Di dekat Masjid Safinah Sapen Yogyakarta kami tinggal. Dalam kamar kost yang berderet panjang. Sehingga kami saling dekat satu sama lain. Tanggal kritis adalah tanggal 25 ke atas, karena kiriman orang tua kami sudah habis bersih tak tersisa. Bahkan untuk fotocopy makalah pun kami saling berhutang satu sama lain.
Untuk menyiasati soal makan kami biasanya masak sendiri. Patungan beberapa orang dan membeli lauk pauk seadanya. Atau kami masak bareng nasi beserta lauknya sekaligus.
Bermula dari sini, kami berniat masak bareng siang ini. Biasanya salah seorang teman kami yang paling jago masak menghandle sampai selesai. Tapi hari ini karena dia ada kuliah di kampusnya terpaksa urusan memasak kami urus sendiri.
Di depan rumah Bu kost ada pohon kecubung yang sedang berbuah lebat. Salah seorang teman kami memetik beberapa biji.
Lalu menggorengnya sebentar dan diulek bercampur dengan sambel yang barusan kami buat.
Kami sudah mengambilnya sebagian yang belum dicampur dengan kecubung dan menikmatinya dengan gorengan ikan asin dan lalapan sayuran pemberian Bu kost.
Beberapa saat kemudian, teman kami, sebut saja namanya Mad Dalil pulang kuliah.

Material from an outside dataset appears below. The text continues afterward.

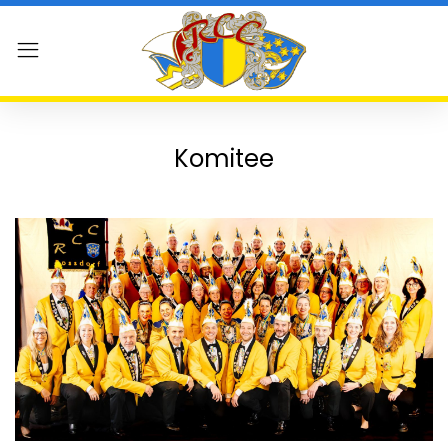
Komitee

Dengan masih memakai sepatu ia langsung menikmati masakan yang kami bikin tadi.
Nampaknya ia sangat lapar. Semua sisa nasi dan sambal yang dicampur kecubung ia sikat habis. Sampai beberapa menit kemudian belum terjadi efek apa-apa.
Kemudian Mad Dalil masuk ke kamar kostnya dan terdengar jeritan. Kami semua masuk ke kamarnya. Ia meronta-ronta sambil matanya terpejam dan mengoceh tidak karuan. Kami mencoba memegangi tapi ia lebih kuat.
Teriakannya yang keras ternyata terdengar sampai ke luar kost, sehingga ibu kost dan beberapa tetangga datang.
"Jangan-jangan kesurupan ini mas", kata salah seorang yang datang. Lalu entah siapa yang menghubungi, datanglah seorang yang katanya kiai. Memakai sorban hijau berbaju putih dengan jenggot panjang.
Ia komat-kamit sembarang lalu meminta kami menggotong Mad Dalil masuk ke dalam masjid.
Lalu adegan di dalam masjid, pak Kiai komat kamit dan mengisyaratkan seperti memukul Mad Dalil .
Mad Dalil jatuh lemas denga keringat dingin membasahi seluruh tubuhnya.
"Sudah mas, jinnya sudah keluar", kata kiai.
Kami dengan terpaksa memberikan amplop beberapa rupiah dengan patungan sebagai ucapan terima kasih.
Sepeninggal kiai, Mad Dalil masih tergolek lemas di masjid dan masih ditunggui beberapa orang.
Lalu tiba-tiba ia kembali meronta dan meracau tidak karuan. Entah darimana idenya, salah seorang teman kami membawanya ke kamar mandi masjid. Kami siram tubuh Mad Dalil dengan masih menggunakan pakaian penuh.
Kami terus menyiraminya sampai basah kuyup, lalu tiba-tiba Mad Dalil memuntahkan semua isi perutnya. Sambel kecubung bercampur nasi tumpah ruah keluar dari mulutnya.
Salah seorang teman kami memijit-mijit tengkuk Mad Dalil untuk memperlancar ia memuntahkan isi perutnya.
Lalu setelah itu, Mad Dalil nampak bengong.
Ia bertanya," kenapa aku disiram air dalam kamar mandi?"
Lalu setelah semuanya berlalu tiba-tiba kami semua terpingkal-pingkal dengan kejadian barusan.
Lha wong orang mabuk kecubung kok disangka kemasukan jin.
Sampai Mad Dalil lulus dari kuliahnya kami masih terus mengingatnya bahkan sampai sekarang.
Konon Mad Dalil teman kami ini sekarang menjadi Kepala KUA di salah satu kecamatan di Cirebon Jawa Barat. Semoga ia membaca artikel ini.